Gore also stressed that mandatory emissions targets must be part of a climate treaty that takes effect in 2010, two years before the current pact expires.

``We can't afford to wait another five years to replace Kyoto,'' Gore said, adding that some scientists say the world may have less than 10 years to start curbing emissions to avoid the most devastating effects of climate change.

Gore cited recent floods throughout Africa, fires in the U.S., droughts in Australia and ``massive flooding'' in Mexico, unexpected melting in Antarctica and the disappearing polar ice cap as signs of what he calls a ``planetary emergency.''

``That phrase still sounds shrill to some ears but it's deadly accurate,'' Gore said. ``These and other challenges are getting more difficult to ignore.''

Climate Research

More than a century of climate change research, including this year's findings of the UN Intergovernmental Panel on Climate Change, which shared this year's Nobel Peace Prize with Gore, says that the burning of fossil fuels through cars, power plants and other human activities is causing the world's temperatures and sea levels to rise.

The IPCC said earlier this year that humans are very likely contributing to climate change, and the planet's warming emissions must peak in 2015 and then begin to decline to avoid large scale, irreversible climate shifts.

``Why haven't we yet reacted?'' Gore asked. He later compared what he considers the passivity of some nations in the face of the ``climate crisis'' to world leaders in 1938 who didn't take seriously the threat of German Nazi leader Adolf Hitler.

Gore's appearance at the UN climate talks put him back in a familiar arena. As former President Bill Clinton's vice president, Gore spearheaded efforts to persuade countries to reach agreement on the 1997 Kyoto Protocol, which came close to collapsing several times.

Gore's Influence

``When Gore came to Kyoto as vice president, he gave a speech that turned the negotiations around,'' David Doniger, former head of climate policy at the Environmental Protection Agency during the Clinton administration, said in an interview after Gore's speech today.

``He also did a lot of work in the back rooms that turned the negotiations around, and I think he's doing that again,'' said Doniger, now policy director of the Climate Center at the Natural Resources Defense Council. ``I'm sure he's working face- to-face in the back rooms to give people the fortitude and the courage to do this.''

The UN meeting, which is set to end tomorrow, has attracted politicians including Democratic Senator John Kerry of Massachusetts and New York Mayor Michael Bloomberg, who spoke in Bali today.

Shifting Attitudes

Like Gore, Bloomberg stressed the shifting attitudes in the U.S. toward climate change, exemplified by legislation in Congress to cap national carbon emissions.

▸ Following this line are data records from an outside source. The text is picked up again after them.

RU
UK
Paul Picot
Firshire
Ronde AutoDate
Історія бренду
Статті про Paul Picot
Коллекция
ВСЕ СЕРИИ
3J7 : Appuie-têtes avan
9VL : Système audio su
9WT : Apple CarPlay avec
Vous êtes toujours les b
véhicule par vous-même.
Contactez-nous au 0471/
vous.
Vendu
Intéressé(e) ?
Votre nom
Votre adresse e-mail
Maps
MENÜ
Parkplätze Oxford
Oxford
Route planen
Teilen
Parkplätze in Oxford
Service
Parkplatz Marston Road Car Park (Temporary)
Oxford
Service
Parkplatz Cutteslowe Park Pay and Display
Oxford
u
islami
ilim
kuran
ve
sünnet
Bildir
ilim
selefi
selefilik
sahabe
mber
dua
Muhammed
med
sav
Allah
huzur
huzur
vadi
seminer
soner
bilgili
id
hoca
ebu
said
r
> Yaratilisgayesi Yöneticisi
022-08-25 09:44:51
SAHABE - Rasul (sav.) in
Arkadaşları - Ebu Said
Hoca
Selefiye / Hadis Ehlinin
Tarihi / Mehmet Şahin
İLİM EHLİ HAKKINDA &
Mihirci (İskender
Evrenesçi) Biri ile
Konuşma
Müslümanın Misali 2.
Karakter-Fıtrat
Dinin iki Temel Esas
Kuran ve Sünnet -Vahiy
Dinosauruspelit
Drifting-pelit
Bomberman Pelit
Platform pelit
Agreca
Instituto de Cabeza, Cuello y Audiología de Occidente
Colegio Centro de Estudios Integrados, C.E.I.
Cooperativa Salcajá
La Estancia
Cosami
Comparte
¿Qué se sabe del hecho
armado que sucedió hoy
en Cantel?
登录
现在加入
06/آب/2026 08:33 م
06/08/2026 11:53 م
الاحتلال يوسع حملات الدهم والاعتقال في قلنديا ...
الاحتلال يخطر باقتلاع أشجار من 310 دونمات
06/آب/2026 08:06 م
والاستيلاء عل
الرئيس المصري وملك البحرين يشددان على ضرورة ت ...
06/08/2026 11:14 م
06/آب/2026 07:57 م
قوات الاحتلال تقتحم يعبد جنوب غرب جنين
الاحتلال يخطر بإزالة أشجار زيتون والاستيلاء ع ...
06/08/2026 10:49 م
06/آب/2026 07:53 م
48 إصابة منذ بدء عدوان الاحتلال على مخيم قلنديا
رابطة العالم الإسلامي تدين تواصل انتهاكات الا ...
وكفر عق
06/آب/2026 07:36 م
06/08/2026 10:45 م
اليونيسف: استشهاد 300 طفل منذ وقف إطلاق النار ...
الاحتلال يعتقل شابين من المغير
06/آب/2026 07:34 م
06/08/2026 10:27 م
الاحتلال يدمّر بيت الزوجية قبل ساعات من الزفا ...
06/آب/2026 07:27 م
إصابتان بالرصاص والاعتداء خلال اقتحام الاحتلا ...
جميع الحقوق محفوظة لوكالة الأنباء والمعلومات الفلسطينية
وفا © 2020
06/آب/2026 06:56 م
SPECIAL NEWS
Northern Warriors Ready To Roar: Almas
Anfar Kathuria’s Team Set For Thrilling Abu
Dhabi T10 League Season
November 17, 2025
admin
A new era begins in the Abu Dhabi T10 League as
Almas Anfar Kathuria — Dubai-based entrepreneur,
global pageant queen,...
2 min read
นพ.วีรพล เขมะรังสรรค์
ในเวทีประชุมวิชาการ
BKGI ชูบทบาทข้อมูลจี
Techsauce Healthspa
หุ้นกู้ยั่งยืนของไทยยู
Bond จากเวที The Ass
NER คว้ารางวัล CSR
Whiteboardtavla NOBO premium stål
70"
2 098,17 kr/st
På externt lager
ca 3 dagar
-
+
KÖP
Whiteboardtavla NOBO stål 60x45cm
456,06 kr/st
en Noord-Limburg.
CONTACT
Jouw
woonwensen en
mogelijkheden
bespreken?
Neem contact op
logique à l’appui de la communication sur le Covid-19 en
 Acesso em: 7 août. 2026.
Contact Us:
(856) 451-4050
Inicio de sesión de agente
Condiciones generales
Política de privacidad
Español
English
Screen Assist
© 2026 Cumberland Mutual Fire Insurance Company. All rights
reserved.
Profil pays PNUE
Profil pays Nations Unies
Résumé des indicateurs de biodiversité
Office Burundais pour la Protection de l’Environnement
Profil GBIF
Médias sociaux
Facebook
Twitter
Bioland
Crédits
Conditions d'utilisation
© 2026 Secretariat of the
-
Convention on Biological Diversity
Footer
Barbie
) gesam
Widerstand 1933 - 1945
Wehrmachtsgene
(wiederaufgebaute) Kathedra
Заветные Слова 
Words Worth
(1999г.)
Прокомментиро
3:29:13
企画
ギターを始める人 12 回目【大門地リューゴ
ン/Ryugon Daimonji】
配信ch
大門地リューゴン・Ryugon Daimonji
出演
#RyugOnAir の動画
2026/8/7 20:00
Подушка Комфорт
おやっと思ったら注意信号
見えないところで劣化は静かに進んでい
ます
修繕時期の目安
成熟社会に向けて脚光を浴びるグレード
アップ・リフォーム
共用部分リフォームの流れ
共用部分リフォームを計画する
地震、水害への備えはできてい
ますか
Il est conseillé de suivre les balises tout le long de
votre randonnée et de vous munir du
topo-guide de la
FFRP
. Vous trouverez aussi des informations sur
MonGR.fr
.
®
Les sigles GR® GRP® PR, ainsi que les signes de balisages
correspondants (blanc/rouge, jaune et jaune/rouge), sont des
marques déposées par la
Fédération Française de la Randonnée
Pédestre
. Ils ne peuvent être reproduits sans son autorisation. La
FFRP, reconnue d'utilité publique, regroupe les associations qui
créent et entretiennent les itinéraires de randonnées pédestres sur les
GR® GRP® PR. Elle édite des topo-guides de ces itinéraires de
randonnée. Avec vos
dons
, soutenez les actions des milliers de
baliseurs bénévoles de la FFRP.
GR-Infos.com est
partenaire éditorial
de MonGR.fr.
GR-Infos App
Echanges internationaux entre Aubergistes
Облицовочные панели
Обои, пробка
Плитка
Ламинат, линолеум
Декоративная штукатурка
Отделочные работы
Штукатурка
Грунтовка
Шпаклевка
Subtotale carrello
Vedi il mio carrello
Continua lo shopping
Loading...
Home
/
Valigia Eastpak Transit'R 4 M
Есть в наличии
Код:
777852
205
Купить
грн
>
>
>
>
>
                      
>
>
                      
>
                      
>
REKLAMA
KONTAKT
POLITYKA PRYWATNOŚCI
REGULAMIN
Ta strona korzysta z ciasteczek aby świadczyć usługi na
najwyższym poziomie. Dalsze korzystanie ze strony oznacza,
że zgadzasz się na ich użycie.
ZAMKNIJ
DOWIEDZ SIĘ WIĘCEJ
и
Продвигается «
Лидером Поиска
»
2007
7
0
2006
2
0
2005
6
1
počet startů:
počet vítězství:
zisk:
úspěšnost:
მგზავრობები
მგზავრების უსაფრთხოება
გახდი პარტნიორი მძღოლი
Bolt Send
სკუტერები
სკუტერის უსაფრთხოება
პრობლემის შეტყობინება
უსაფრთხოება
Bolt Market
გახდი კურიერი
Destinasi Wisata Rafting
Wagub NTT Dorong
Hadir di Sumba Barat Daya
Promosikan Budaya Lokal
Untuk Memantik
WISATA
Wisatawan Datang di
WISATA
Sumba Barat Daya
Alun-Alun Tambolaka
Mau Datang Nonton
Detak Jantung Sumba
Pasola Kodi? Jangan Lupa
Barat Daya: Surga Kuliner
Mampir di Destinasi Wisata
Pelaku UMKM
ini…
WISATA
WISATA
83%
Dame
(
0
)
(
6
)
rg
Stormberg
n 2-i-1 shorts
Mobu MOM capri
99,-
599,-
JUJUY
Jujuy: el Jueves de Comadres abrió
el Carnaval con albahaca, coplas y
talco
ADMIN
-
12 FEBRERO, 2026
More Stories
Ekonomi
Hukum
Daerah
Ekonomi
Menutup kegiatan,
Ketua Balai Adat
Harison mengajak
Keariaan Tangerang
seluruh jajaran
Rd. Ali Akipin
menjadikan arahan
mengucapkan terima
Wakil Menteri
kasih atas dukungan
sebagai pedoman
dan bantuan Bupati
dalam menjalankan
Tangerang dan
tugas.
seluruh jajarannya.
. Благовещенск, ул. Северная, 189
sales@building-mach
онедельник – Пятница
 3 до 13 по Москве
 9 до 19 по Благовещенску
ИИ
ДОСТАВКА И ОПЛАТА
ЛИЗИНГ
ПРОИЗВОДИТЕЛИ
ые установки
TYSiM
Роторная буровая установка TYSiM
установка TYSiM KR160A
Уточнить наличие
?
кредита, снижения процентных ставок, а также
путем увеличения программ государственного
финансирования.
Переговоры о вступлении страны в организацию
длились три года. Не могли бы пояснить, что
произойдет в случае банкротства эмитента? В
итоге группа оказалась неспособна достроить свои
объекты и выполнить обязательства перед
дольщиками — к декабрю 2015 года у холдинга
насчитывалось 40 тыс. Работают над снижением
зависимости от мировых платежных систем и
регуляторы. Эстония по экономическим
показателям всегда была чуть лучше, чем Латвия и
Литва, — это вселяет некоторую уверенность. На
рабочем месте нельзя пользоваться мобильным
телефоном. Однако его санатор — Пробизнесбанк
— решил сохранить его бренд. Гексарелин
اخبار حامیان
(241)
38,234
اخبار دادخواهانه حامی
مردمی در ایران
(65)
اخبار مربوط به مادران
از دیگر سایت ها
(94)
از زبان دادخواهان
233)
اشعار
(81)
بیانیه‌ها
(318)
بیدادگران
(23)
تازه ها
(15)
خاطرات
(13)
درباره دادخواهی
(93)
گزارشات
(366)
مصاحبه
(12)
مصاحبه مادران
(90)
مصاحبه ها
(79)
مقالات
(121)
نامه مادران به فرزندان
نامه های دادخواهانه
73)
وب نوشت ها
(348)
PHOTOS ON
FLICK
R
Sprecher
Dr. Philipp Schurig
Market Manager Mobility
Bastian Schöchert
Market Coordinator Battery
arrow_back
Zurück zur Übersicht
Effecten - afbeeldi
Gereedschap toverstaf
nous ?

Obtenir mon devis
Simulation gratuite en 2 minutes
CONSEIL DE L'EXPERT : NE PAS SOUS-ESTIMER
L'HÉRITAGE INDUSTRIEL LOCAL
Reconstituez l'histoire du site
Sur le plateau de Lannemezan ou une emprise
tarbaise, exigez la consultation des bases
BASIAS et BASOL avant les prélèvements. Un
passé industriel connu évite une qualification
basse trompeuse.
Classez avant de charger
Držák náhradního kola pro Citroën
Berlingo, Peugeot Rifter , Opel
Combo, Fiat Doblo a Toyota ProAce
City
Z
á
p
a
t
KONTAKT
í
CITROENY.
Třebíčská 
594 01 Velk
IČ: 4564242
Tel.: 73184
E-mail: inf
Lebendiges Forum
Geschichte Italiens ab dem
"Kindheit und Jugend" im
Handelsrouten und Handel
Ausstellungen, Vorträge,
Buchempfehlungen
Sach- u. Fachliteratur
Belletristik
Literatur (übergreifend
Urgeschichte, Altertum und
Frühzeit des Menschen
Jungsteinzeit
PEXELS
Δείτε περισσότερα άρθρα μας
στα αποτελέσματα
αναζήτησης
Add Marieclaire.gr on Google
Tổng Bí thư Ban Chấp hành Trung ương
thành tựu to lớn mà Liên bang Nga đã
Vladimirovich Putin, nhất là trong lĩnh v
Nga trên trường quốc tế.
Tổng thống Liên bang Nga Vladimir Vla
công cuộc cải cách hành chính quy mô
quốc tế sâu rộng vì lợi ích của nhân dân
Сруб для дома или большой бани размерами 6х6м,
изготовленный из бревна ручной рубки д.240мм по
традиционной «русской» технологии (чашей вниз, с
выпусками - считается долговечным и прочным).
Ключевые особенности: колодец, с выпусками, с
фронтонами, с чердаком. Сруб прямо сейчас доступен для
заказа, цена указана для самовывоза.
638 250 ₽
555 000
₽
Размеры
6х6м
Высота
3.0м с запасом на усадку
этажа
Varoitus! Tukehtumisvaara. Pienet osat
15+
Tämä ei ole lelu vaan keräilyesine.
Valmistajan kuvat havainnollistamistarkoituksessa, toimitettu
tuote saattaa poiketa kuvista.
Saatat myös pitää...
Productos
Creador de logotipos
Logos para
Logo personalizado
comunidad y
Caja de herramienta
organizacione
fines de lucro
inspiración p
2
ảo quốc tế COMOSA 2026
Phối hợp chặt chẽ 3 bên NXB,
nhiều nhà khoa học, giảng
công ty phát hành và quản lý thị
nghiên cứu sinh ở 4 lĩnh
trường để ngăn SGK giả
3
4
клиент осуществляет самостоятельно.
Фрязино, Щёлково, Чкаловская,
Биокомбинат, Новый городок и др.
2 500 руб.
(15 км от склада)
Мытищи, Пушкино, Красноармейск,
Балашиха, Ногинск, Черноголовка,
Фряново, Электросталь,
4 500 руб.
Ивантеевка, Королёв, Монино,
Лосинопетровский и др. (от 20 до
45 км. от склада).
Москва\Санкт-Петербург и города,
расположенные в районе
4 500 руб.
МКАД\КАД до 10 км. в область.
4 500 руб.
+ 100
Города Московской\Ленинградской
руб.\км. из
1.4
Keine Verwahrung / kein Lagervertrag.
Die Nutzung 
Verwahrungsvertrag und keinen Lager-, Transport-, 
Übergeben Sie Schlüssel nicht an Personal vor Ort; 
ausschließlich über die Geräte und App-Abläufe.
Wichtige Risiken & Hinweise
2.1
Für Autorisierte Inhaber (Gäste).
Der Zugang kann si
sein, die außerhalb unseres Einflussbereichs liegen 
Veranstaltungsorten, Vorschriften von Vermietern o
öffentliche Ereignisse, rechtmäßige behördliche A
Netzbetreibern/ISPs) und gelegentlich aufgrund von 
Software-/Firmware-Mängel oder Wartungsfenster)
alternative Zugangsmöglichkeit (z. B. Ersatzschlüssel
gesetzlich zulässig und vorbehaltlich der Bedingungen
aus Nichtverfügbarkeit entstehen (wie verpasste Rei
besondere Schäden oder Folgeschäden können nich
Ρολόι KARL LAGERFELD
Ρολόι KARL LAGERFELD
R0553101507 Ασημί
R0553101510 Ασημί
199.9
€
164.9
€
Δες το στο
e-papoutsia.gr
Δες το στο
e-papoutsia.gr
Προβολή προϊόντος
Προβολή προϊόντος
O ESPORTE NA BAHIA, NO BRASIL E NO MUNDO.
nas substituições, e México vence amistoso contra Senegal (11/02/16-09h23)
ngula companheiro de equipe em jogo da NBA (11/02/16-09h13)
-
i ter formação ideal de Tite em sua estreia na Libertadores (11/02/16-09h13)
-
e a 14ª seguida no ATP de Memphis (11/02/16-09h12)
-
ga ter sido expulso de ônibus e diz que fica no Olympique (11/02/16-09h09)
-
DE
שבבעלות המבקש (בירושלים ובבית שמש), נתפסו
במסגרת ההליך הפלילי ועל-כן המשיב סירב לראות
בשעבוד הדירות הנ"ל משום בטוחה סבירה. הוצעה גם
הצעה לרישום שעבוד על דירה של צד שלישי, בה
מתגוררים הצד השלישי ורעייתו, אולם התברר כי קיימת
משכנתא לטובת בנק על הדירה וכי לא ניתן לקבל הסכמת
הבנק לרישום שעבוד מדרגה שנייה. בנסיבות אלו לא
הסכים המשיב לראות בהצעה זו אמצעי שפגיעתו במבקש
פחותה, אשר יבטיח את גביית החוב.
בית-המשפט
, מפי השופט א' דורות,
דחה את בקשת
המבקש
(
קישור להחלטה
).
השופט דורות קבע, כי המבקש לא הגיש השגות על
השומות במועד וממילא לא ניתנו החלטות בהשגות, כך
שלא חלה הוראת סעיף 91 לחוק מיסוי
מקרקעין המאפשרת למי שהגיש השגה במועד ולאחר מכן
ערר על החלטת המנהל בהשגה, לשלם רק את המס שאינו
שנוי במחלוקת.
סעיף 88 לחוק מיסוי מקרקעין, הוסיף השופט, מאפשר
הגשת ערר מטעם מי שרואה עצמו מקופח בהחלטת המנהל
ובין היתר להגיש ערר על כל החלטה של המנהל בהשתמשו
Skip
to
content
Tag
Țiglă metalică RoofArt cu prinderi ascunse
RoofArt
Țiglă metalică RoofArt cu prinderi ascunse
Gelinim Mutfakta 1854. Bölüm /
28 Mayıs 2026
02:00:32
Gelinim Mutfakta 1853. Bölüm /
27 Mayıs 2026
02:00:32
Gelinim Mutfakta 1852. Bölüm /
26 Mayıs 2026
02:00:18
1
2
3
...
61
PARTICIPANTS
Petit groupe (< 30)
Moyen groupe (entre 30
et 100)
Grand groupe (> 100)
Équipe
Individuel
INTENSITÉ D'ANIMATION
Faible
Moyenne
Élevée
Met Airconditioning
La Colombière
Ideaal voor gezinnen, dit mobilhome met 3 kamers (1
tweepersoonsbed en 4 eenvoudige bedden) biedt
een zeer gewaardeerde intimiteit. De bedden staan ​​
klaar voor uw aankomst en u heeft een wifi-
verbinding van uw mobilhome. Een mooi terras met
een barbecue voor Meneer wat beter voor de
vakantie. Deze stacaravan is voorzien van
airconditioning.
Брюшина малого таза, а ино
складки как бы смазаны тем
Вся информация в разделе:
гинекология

The climate bill was approved by a Senate committee last week.

``The fact that our Congress is seriously debating cap-and- trade legislation shows just how far America has come in just the last year,'' Bloomberg said in a speech at a Bali event sponsored by Environmental Defense, a New York-based advocacy group.

Bloomberg called for ``robust public debate'' on caps and a tax on all U.S. oil, natural gas and coal producers to encourage reduced use of fuels that contribute the most to air pollution and global warming. Bloomberg is the founder and majority owner of Bloomberg LP, the parent company of Bloomberg News.